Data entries
◆ ◆ ◆ ◆ ◆

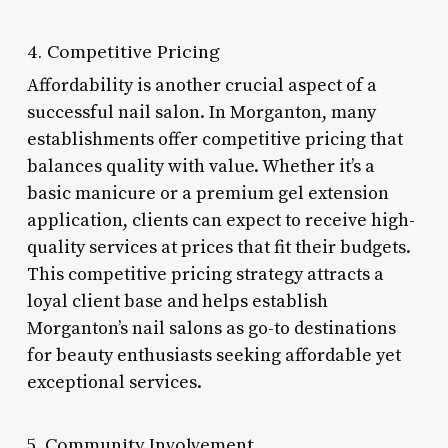
4. Competitive Pricing
Affordability is another crucial aspect of a
successful nail salon. In Morganton, many
establishments offer competitive pricing that
balances quality with value. Whether it’s a
basic manicure or a premium gel extension
application, clients can expect to receive high-
quality services at prices that fit their budgets.
This competitive pricing strategy attracts a
loyal client base and helps establish
Morganton’s nail salons as go-to destinations
for beauty enthusiasts seeking affordable yet
exceptional services.
5. Community Involvement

◆ ◆ ◆ ◆ ◆

# [Task item]
Please give the number of lines in the data above that include the string "Morganton", and nothing else.

# [Problem solution]
2